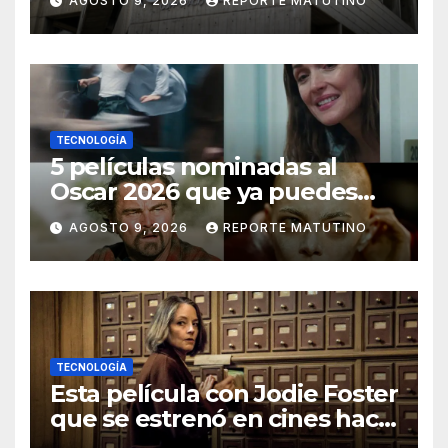
AGOSTO 9, 2026
REPORTE MATUTINO
eléctrico para ‘la
recuperación del servicio’
TECNOLOGÍA
5 películas nominadas al
Oscar 2026 que ya puedes
ver en streaming
AGOSTO 9, 2026
REPORTE MATUTINO
TECNOLOGÍA
Esta película con Jodie Foster
que se estrenó en cines hace
poco ya está en Movistar+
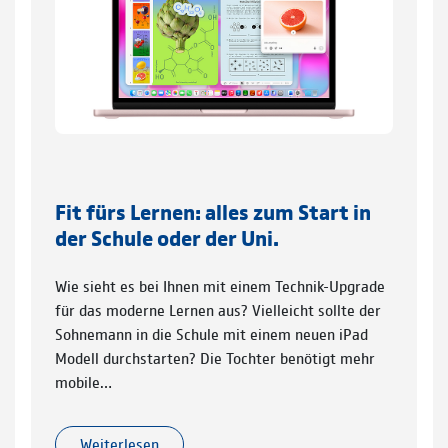
Fit fürs Lernen: alles zum Start in
der Schule oder der Uni.
Wie sieht es bei Ihnen mit einem Technik-Upgrade
für das moderne Lernen aus? Vielleicht sollte der
Sohnemann in die Schule mit einem neuen iPad
Modell durchstarten? Die Tochter benötigt mehr
mobile…
Weiterlesen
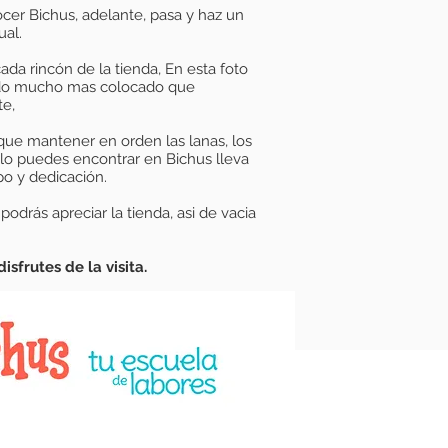
cer Bichus, adelante, pasa y haz un
ual.
ada rincón de la tienda, En esta foto
odo mucho mas colocado que
te,
 que mantener en orden las lanas, los
o lo puedes encontrar en Bichus lleva
o y dedicación.
odrás apreciar la tienda, asi de vacia
isfrutes de la visita.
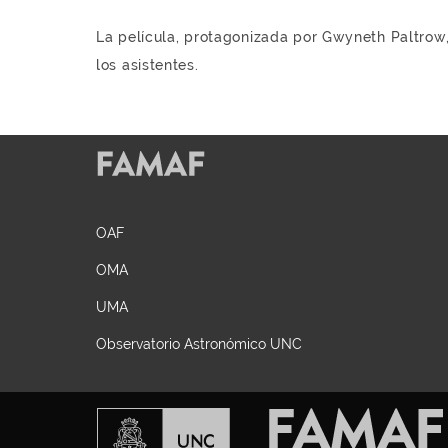
La película, protagonizada por Gwyneth Paltrow,
los asistentes.
OAF
OMA
UMA
Observatorio Astronómico UNC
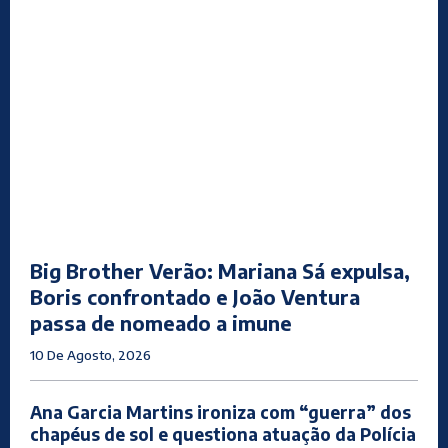
Big Brother Verão: Mariana Sá expulsa,
Boris confrontado e João Ventura
passa de nomeado a imune
10 De Agosto, 2026
Ana Garcia Martins ironiza com “guerra” dos
chapéus de sol e questiona atuação da Polícia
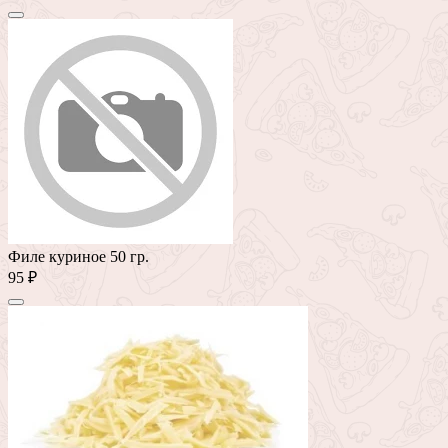
Филе куриное 50 гр.
95 ₽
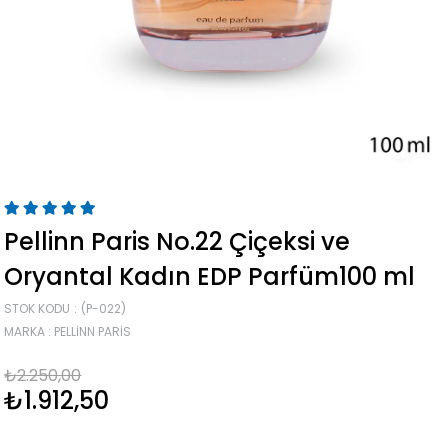
Pellinn Paris No.22 Çiçeksi ve
Oryantal Kadın EDP Parfüm100 ml
STOK KODU
(P-022)
MARKA
:
PELLINN PARIS
₺2.250,00
₺1.912,50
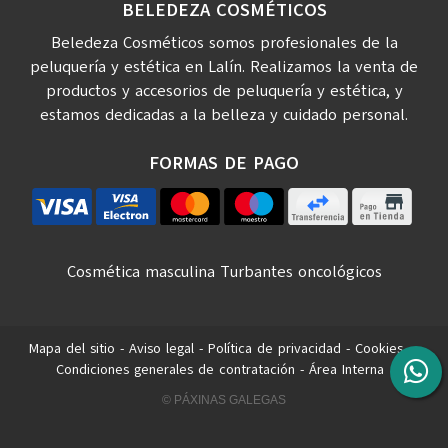
BELEDEZA COSMÉTICOS
Beledeza Cosméticos somos profesionales de la
peluquería y estética en Lalín. Realizamos la venta de
productos y accesorios de peluquería y estética, y
estamos dedicadas a la belleza y cuidado personal.
FORMAS DE PAGO
Cosmética masculina
Turbantes oncológicos
Mapa del sitio
-
Aviso legal
-
Política de privacidad
-
Cookies
-
Condiciones generales de contratación
-
Área Interna
© PÁXINAS GALEGAS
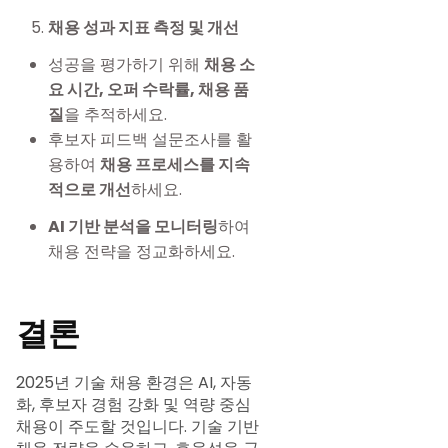
채용 성과 지표 측정 및 개선
성공을 평가하기 위해
채용 소
요 시간, 오퍼 수락률, 채용 품
질
을 추적하세요.
후보자 피드백 설문조사를 활
용하여
채용 프로세스를 지속
적으로 개선
하세요.
AI 기반 분석을 모니터링
하여
채용 전략을 정교화하세요.
결론
2025년 기술 채용 환경은 AI, 자동
화, 후보자 경험 강화 및 역량 중심
채용이 주도할 것입니다. 기술 기반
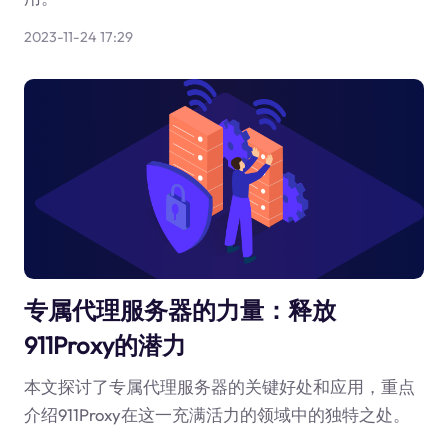
2023-11-24 17:29
专属代理服务器的力量：释放
911Proxy的潜力
本文探讨了专属代理服务器的关键好处和应用，重点
介绍911Proxy在这一充满活力的领域中的独特之处。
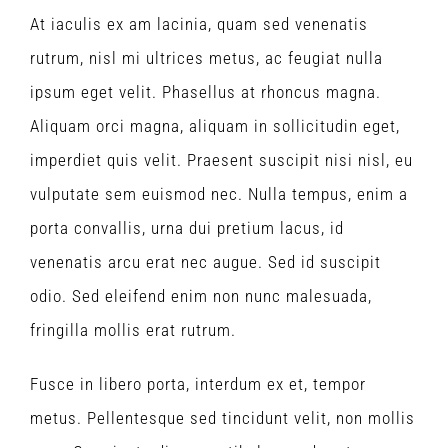
At iaculis ex am lacinia, quam sed venenatis
rutrum, nisl mi ultrices metus, ac feugiat nulla
ipsum eget velit. Phasellus at rhoncus magna.
Aliquam orci magna, aliquam in sollicitudin eget,
imperdiet quis velit. Praesent suscipit nisi nisl, eu
vulputate sem euismod nec. Nulla tempus, enim a
porta convallis, urna dui pretium lacus, id
venenatis arcu erat nec augue. Sed id suscipit
odio. Sed eleifend enim non nunc malesuada,
fringilla mollis erat rutrum.
Fusce in libero porta, interdum ex et, tempor
metus. Pellentesque sed tincidunt velit, non mollis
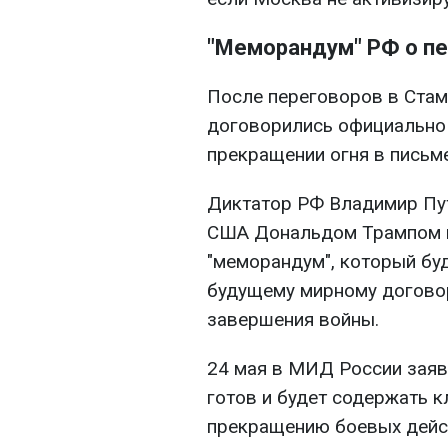
"Меморандум" РФ о п
После переговоров в Стам
договорились официально 
прекращении огня в письм
Диктатор РФ Владимир Пут
США Дональдом Трампом п
"меморандум", который бу
будущему мирному договор
завершения войны.
24 мая в МИД России заяв
готов и будет содержать 
прекращению боевых дейс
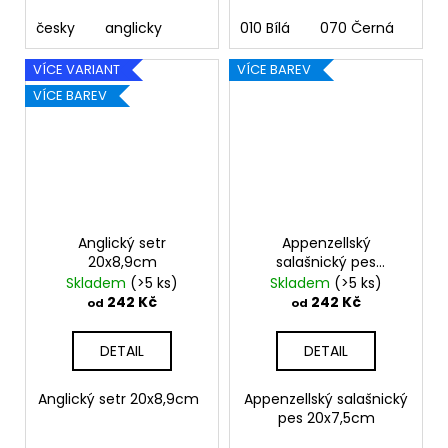
česky
anglicky
010 Bílá
070 Černá
090
VÍCE VARIANT
VÍCE BAREV
VÍCE BAREV
Anglický setr
Appenzellský
20x8,9cm
salašnický pes
20x7,5cm
Skladem
(>5 ks)
Skladem
(>5 ks)
242 Kč
242 Kč
od
od
DETAIL
DETAIL
Anglický setr 20x8,9cm
Appenzellský salašnický
pes 20x7,5cm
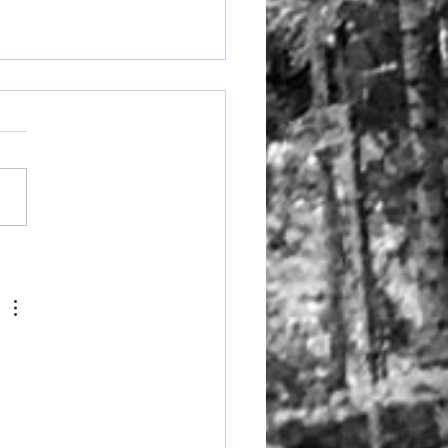
große Glitzern und
ter in dunklen
ternächten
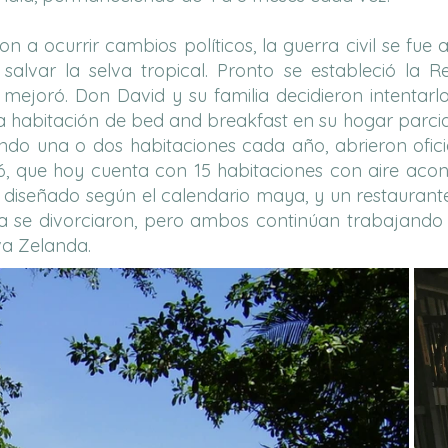
n a ocurrir cambios políticos, la guerra civil se fue
alvar la selva tropical. Pronto se estableció la R
 mejoró. Don David y su familia decidieron intentar
a habitación de bed and breakfast en su hogar parc
ndo una o dos habitaciones cada año, abrieron ofic
6, que hoy cuenta con 15 habitaciones con aire aco
, diseñado según el calendario maya, y un restaurante
ta se divorciaron, pero ambos continúan trabajando 
va Zelanda.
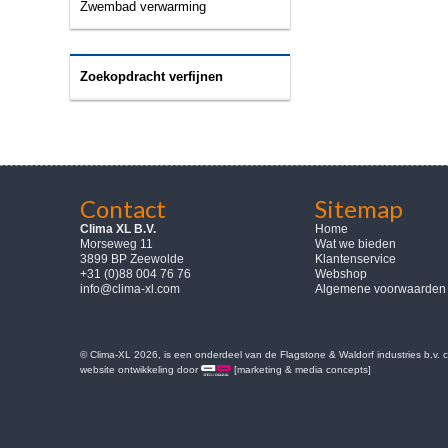
Zwembad verwarming
Zoekopdracht verfijnen
Contact
Sitemap
Clima XL B.V.
Home
Morseweg 11
Wat we bieden
3899 BP Zeewolde
Klantenservice
+31 (0)88 004 76 76
Webshop
info@clima-xl.com
Algemene voorwaarden
© Clima-XL 2026, is een onderdeel van de Flagstone & Waldorf industries b.v.
website ontwikkeling door
[marketing & media concepts]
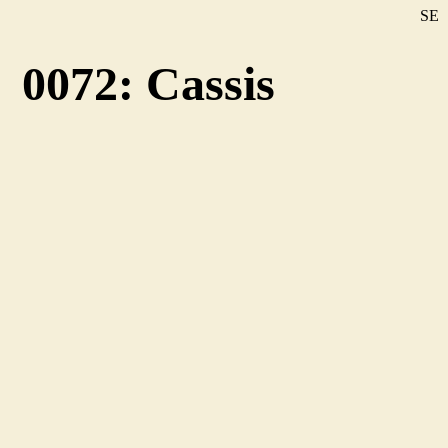
SE
DE
0072: Cassis
EN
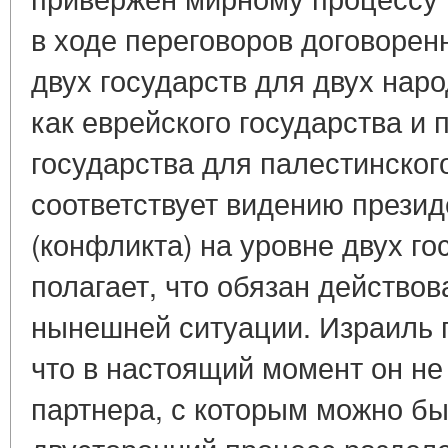
в ходе переговоров договорен
двух государств для двух нар
как еврейского государства и 
государства для палестинског
соответствует видению прези
(конфликта) на уровне двух го
полагает, что обязан действо
нынешней ситуации. Израиль п
что в настоящий момент он не
партнера, с которым можно б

----------------------------------------

- Task instructions -
Among the entries, how many lines include the word "porta"? Give only the number.

- Solution to the problem -
2